Do you have SIBO? Have you heard about it? I set out to write a simple guide about which diet would help SIBO the most. Once I got started in the science, something entirely different emerged. Please take a deep breath and sit down – you’re in for a wild ride.
Here’s how this story started.
One of my long-term patients was upset. Recently her doctor diagnosed her with small intestinal bacterial overgrowth (SIBO.) He gave her the antibiotic Rifaximin to treat it and a list with foods to eat and foods to avoid. All of these steps were reasonable ones that many doctors would have taken.
When she first heard the news, she was encouraged that she had finally found the hidden cause behind her Hashimoto’s disease and Irritable Bowel Syndrome (IBS.)
She felt better after taking the medicine, but the benefits seemed to go away within a week of finishing it. Why didn’t the benefits last? She was afraid that maybe she didn’t do the diet correctly and did a Google search for ‘best diet for SIBO.’

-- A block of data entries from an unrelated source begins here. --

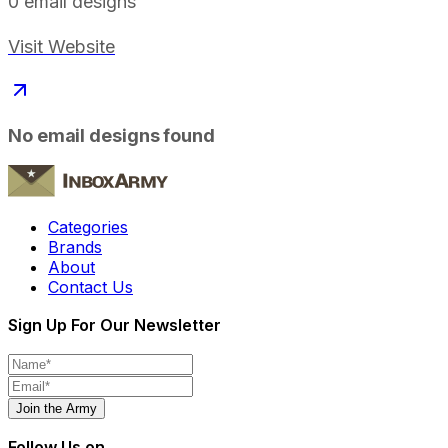
0
email designs
Visit Website
No email designs found
Categories
Brands
About
Contact Us
Sign Up For Our Newsletter
Join the Army
Follow Us on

At first, she saw that some of the SIBO diets were much more restrictive than the one she was following. After reading about a few more she also realized that the diets contradicted one another. Some diets said that foods like walnuts, onions, broccoli, rice were safe, others said they were not.
I got involved when she sent me a note to explain her situation and to ask me what was the best diet for her.
I knew that SIBO experts often recommended diets like the low–Fermentable Oligo-, Di-, and Monosaccharide And Polyol (Fodmaps), Specific Carbohydrate Diet (SCD), and Gut and Psychology Syndrome (GAPS). Before I gave her any input, I wanted to be clear on which had the most compelling evidence, if any, so I decided to look at the medical research.
Before I get into the findings, let me start by saying that I am open minded. I will believe absolutely anything – as long as there is evidence. I’m also cautious. Between following my health and that of my patients, I’ve had about 38 years of seeing health fads come and go. I’m not proud to say that I’ve fallen for some myself, but I am better than I was at avoiding them.
Before I started reading the literature on SIBO, I assumed: SIBO was real, it caused symptoms, it could be accurately tested for, and there were effective treatments for it. When I found inconsistent research, I dug deeper and read everything I could find.